Alto, con cabello negro peinado hacia atrás, usando las charreteras de las tres estrellas de un comisario general de segundo grado, Abakumov autoritariamente plantó sus codos sobre su gran escritorio. Era pesado pero no gordo —tenía conciencia de su buena figura y jugaba tenis para conservarla—. Sus ojos eran los de un hombre que no se deja tomar por tonto; revelaban agilidad, suspicacia, y un rápido ingenio. Corregía al jefe de la sección donde fuese necesario y éste último se apresuraba a tomar notas.

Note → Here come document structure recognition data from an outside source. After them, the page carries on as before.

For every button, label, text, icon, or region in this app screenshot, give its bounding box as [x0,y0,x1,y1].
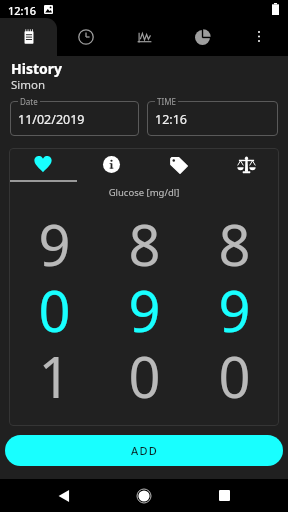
button[interactable]: Information [77,148,145,180]
button[interactable] [10,101,139,136]
button[interactable]: Back [44,479,84,512]
staticText: 9 [38,206,71,272]
button[interactable]: 0 [189,343,279,409]
staticText: Glucose [mg/dl] [9,186,279,199]
button[interactable]: 8 [99,211,189,277]
staticText: 8 [218,206,251,272]
staticText: 0 [38,272,71,338]
button[interactable]: Clock [67,18,105,56]
staticText: Simon [11,77,46,93]
staticText: 11/02/2019 [18,111,85,128]
button[interactable]: Weight [212,148,279,180]
button[interactable]: Heart rate [9,148,77,180]
button[interactable]: Tag [144,148,212,180]
button[interactable]: 0 [9,277,99,343]
button[interactable]: Recent apps [204,479,244,512]
button[interactable]: 1 [9,343,99,409]
button[interactable]: 0 [99,343,189,409]
button[interactable]: Statistics [183,18,221,56]
staticText: ADD [131,443,158,458]
button[interactable]: 9 [189,277,279,343]
staticText: Date [20,96,38,107]
button[interactable]: ADD [5,435,283,466]
staticText: 12:16 [155,111,187,128]
staticText: 0 [128,338,161,404]
button[interactable]: Notes [0,18,57,56]
button[interactable]: Home [124,479,164,512]
staticText: History [11,59,63,78]
button[interactable]: 9 [99,277,189,343]
staticText: 8 [128,206,161,272]
staticText: 1 [38,338,71,404]
staticText: 0 [218,338,251,404]
staticText: 12:16 [8,3,37,18]
staticText: 9 [128,272,161,338]
button[interactable]: Chart [125,18,163,56]
button[interactable]: More options [239,18,279,56]
button[interactable] [147,101,278,136]
staticText: 9 [218,272,251,338]
staticText: TIME [157,96,176,107]
button[interactable]: 8 [189,211,279,277]
button[interactable]: 9 [9,211,99,277]
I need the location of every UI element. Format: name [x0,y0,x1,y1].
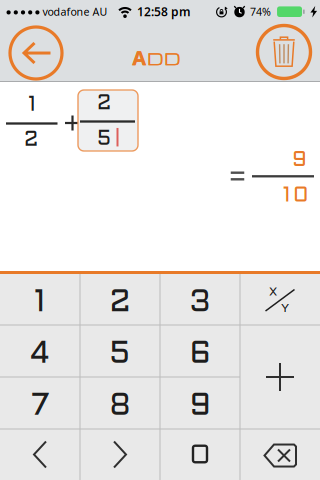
staticText: 7 [31,393,49,421]
button[interactable]: 8 [80,378,160,428]
staticText: 6 [190,341,210,369]
staticText: 9 [190,393,210,421]
button[interactable]: First fraction 1 over 2 [2,92,62,154]
staticText: Y [281,303,289,315]
staticText: 10 [283,186,309,206]
button[interactable]: 5 [80,326,160,376]
staticText: 1 [34,289,46,318]
button[interactable]: 7 [0,378,80,428]
staticText: 2 [24,131,38,150]
staticText: 5 [98,130,110,149]
button[interactable]: 2 [80,274,160,325]
button[interactable]: Delete [256,24,312,80]
staticText: 2 [110,289,130,318]
staticText: 2 [97,94,111,114]
staticText: 3 [190,289,210,318]
staticText: 8 [110,393,130,421]
button[interactable]: Move right [80,429,160,480]
staticText: ADD [133,44,181,71]
button[interactable]: 6 [160,326,240,376]
button[interactable]: Fraction [240,274,320,325]
button[interactable]: Move left [0,429,80,480]
button[interactable]: Back [8,25,64,81]
staticText: 5 [110,341,130,369]
staticText: 74% [250,4,271,19]
staticText: 1 [28,96,36,115]
button[interactable]: Second fraction 2 over 5 [78,90,138,151]
button[interactable]: Plus [240,326,320,428]
staticText: ADD [132,44,180,71]
button[interactable]: 9 [160,378,240,428]
button[interactable]: 1 [0,274,80,325]
staticText: 4 [30,341,50,369]
button[interactable]: Zero [160,429,240,480]
staticText: 12:58 pm [137,4,191,19]
staticText: X [269,287,277,298]
staticText: vodafone AU [42,4,108,19]
button[interactable]: 4 [0,326,80,376]
button[interactable]: 3 [160,274,240,325]
button[interactable]: Backspace [240,429,320,480]
staticText: 9 [292,151,307,170]
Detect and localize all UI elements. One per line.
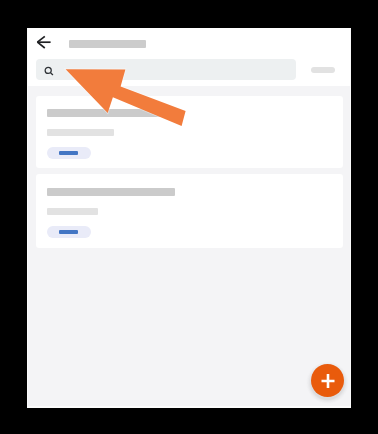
button[interactable] — [47, 147, 91, 159]
button[interactable]: Back — [30, 28, 58, 56]
button[interactable] — [47, 226, 91, 238]
button[interactable]: Add — [311, 364, 344, 397]
button[interactable] — [36, 59, 296, 80]
button[interactable] — [36, 96, 343, 168]
button[interactable] — [36, 174, 343, 248]
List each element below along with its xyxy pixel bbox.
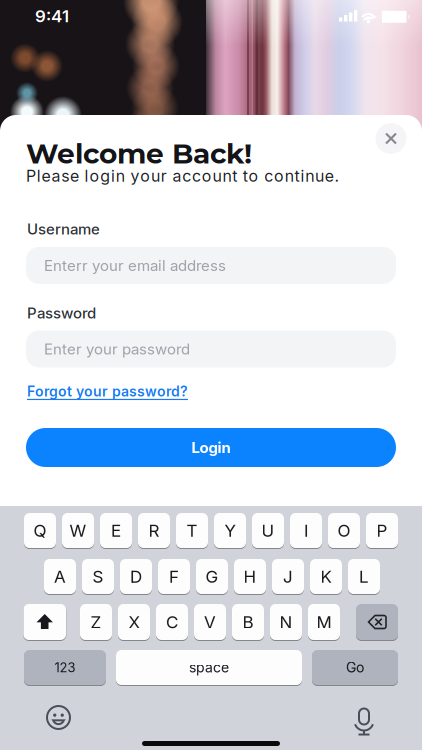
staticText: I (304, 520, 308, 541)
button[interactable]: Dictate (349, 707, 379, 737)
button[interactable]: L (348, 559, 380, 594)
staticText: Enter your password (44, 340, 190, 358)
staticText: W (70, 520, 86, 541)
button[interactable]: S (82, 559, 114, 594)
button[interactable]: K (310, 559, 342, 594)
button[interactable]: Login (26, 428, 396, 467)
button[interactable]: B (232, 604, 264, 640)
button[interactable]: P (366, 513, 398, 548)
staticText: N (280, 612, 292, 632)
staticText: C (166, 612, 178, 632)
button[interactable]: 123 (24, 650, 106, 685)
button[interactable]: Q (24, 513, 56, 548)
button[interactable]: A (44, 559, 76, 594)
staticText: V (204, 612, 216, 632)
staticText: Y (224, 520, 236, 541)
staticText: 9:41 (35, 6, 69, 26)
staticText: Password (27, 304, 96, 322)
staticText: 123 (54, 660, 76, 675)
staticText: P (376, 520, 388, 541)
button[interactable]: N (270, 604, 302, 640)
staticText: M (316, 612, 332, 632)
button[interactable]: X (118, 604, 150, 640)
button[interactable]: Shift (24, 604, 66, 640)
button[interactable]: Go (312, 650, 398, 685)
staticText: Login (192, 439, 230, 456)
button[interactable]: U (252, 513, 284, 548)
button[interactable]: C (156, 604, 188, 640)
staticText: F (169, 566, 179, 587)
staticText: G (206, 566, 218, 587)
staticText: T (186, 520, 198, 541)
staticText: space (189, 659, 229, 676)
button[interactable]: F (158, 559, 190, 594)
staticText: Q (34, 520, 46, 541)
button[interactable]: E (100, 513, 132, 548)
button[interactable]: Z (80, 604, 112, 640)
button[interactable]: R (138, 513, 170, 548)
staticText: H (244, 566, 256, 587)
button[interactable]: T (176, 513, 208, 548)
button[interactable]: Delete (356, 604, 398, 640)
staticText: K (320, 566, 332, 587)
staticText: X (128, 612, 140, 632)
button[interactable]: O (328, 513, 360, 548)
staticText: E (111, 520, 121, 541)
staticText: S (92, 566, 104, 587)
button[interactable]: Emoji (43, 702, 74, 733)
button[interactable]: Y (214, 513, 246, 548)
staticText: Welcome Back! (26, 136, 252, 170)
button[interactable]: Forgot your password? (27, 382, 188, 402)
button[interactable]: Enter your password (26, 330, 396, 368)
staticText: Go (346, 659, 364, 676)
staticText: D (130, 566, 142, 587)
staticText: Please login your account to continue. (26, 167, 339, 186)
button[interactable]: W (62, 513, 94, 548)
staticText: Username (27, 220, 100, 238)
staticText: U (262, 520, 274, 541)
staticText: L (359, 566, 369, 587)
button[interactable]: V (194, 604, 226, 640)
button[interactable]: J (272, 559, 304, 594)
button[interactable]: H (234, 559, 266, 594)
staticText: R (148, 520, 160, 541)
button[interactable]: Close (376, 123, 406, 154)
staticText: Z (90, 612, 102, 632)
button[interactable]: G (196, 559, 228, 594)
staticText: J (283, 566, 293, 587)
button[interactable]: M (308, 604, 340, 640)
staticText: A (54, 566, 66, 587)
button[interactable]: I (290, 513, 322, 548)
staticText: O (338, 520, 350, 541)
staticText: Forgot your password? (27, 383, 188, 400)
button[interactable]: space (116, 650, 302, 685)
staticText: Enterr your email address (44, 257, 226, 274)
staticText: B (242, 612, 254, 632)
button[interactable]: D (120, 559, 152, 594)
button[interactable]: Enterr your email address (26, 247, 396, 284)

La oficina de Abakumov, aunque no enorme, era un cuarto fuera de lo común. Había una chimenea de mármol, dejada desde los tiempos anteriores, que no se usaba y un alto espejo de pared. El cielorraso era alto con una moldura de yeso, una araña, y una pintura de cupidos y ninfas que se perseguían mutuamente. (El ministro había dejado la pintura como estaba, salvo la parte verde, que había sido repintada porque era un color que no toleraba). Había una puerta-balcón, clavada invierno y verano, y grandes ventanales, que no se abrían nunca; daban hacia la plaza. Había relojes: uno de pie con una esfera preciosa, uno fluorescente con una figurilla que tocaba las horas, y un reloj eléctrico de ferrocarril en la pared. Estos relojes mostraban horas diferentes pero Abakumov siempre sabía qué hora era porque tenía, además, dos relojes de oro sobre su persona, un reloj pulsera en su velluda muñeca y un reloj en su bolsillo.
Las oficinas en este edificio crecían de tamaño según el rango de sus ocupantes. Crecían los escritorios. Crecían las mesas para conferencias con sus tapetes de terciopelo. Pero más que todo crecían los retratos del Gran Generalísimo. Al igual que en las oficinas de los jueces de instrucción su retrato lo mostraba mucho más grande que su tamaño natural. Y en la oficina de Abakumov el Más genial Estrategista de Todos los Tiempos y Pueblos estaba retratado sobre una tela de cinco metros de altura, todo el largo desde sus botas hasta su gorra con visera de mariscal, resplandeciente con todas sus órdenes y condecoraciones. (De hecho, él nunca usó estos honores, muchos de los cuales se los había adjudicado él mismo, o los había recibido de presidentes extranjeros y de potentados). Sólo las condecoraciones yugoslavas habían sido cuidadosamente despintadas.
Sin embargo, como para confirmar la insuficiencia de este retrato de cinco metros de altura, y reconocer la necesidad de ser inspirado a cada momento por la vista del Mejor Amigo del Servicio de Contraespionaje, Abakumov también conservaba un retrato de Stalin sobre su escritorio.